The problem
Output the data once more, exactly as given.
[Task input]
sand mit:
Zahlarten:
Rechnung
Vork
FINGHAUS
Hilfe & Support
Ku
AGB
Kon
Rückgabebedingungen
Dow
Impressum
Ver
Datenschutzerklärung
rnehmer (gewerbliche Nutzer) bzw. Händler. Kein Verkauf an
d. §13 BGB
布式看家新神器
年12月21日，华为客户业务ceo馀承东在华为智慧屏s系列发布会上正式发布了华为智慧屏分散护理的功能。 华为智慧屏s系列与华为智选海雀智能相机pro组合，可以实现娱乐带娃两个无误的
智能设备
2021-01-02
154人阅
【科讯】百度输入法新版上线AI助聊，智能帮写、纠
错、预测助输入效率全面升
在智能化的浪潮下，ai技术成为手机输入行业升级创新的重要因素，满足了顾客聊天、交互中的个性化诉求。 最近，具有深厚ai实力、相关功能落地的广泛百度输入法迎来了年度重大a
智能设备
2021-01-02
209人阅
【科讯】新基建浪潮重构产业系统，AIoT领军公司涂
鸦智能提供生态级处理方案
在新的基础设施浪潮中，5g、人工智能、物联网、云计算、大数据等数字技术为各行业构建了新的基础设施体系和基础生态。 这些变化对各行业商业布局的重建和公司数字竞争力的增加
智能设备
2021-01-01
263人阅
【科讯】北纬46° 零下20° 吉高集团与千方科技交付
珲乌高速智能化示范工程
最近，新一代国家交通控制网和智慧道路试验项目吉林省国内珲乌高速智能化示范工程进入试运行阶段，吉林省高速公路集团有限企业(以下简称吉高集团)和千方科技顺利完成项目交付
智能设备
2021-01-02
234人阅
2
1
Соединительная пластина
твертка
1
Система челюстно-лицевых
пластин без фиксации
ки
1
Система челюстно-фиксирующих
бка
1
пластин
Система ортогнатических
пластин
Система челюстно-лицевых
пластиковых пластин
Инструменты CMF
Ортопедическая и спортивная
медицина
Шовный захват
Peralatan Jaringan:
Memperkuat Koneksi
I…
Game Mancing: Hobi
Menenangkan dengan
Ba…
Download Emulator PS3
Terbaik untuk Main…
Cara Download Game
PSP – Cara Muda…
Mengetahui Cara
[/Task input]
Solution to this task
sand mit:
Zahlarten:
Rechnung
Vork
FINGHAUS
Hilfe & Support
Ku
AGB
Kon
Rückgabebedingungen
Dow
Impressum
Ver
Datenschutzerklärung
rnehmer (gewerbliche Nutzer) bzw. Händler. Kein Verkauf an
d. §13 BGB
布式看家新神器
年12月21日，华为客户业务ceo馀承东在华为智慧屏s系列发布会上正式发布了华为智慧屏分散护理的功能。 华为智慧屏s系列与华为智选海雀智能相机pro组合，可以实现娱乐带娃两个无误的
智能设备
2021-01-02
154人阅
【科讯】百度输入法新版上线AI助聊，智能帮写、纠
错、预测助输入效率全面升
在智能化的浪潮下，ai技术成为手机输入行业升级创新的重要因素，满足了顾客聊天、交互中的个性化诉求。 最近，具有深厚ai实力、相关功能落地的广泛百度输入法迎来了年度重大a
智能设备
2021-01-02
209人阅
【科讯】新基建浪潮重构产业系统，AIoT领军公司涂
鸦智能提供生态级处理方案
在新的基础设施浪潮中，5g、人工智能、物联网、云计算、大数据等数字技术为各行业构建了新的基础设施体系和基础生态。 这些变化对各行业商业布局的重建和公司数字竞争力的增加
智能设备
2021-01-01
263人阅
【科讯】北纬46° 零下20° 吉高集团与千方科技交付
珲乌高速智能化示范工程
最近，新一代国家交通控制网和智慧道路试验项目吉林省国内珲乌高速智能化示范工程进入试运行阶段，吉林省高速公路集团有限企业(以下简称吉高集团)和千方科技顺利完成项目交付
智能设备
2021-01-02
234人阅
2
1
Соединительная пластина
твертка
1
Система челюстно-лицевых
пластин без фиксации
ки
1
Система челюстно-фиксирующих
бка
1
пластин
Система ортогнатических
пластин
Система челюстно-лицевых
пластиковых пластин
Инструменты CMF
Ортопедическая и спортивная
медицина
Шовный захват
Peralatan Jaringan:
Memperkuat Koneksi
I…
Game Mancing: Hobi
Menenangkan dengan
Ba…
Download Emulator PS3
Terbaik untuk Main…
Cara Download Game
PSP – Cara Muda…
Mengetahui Cara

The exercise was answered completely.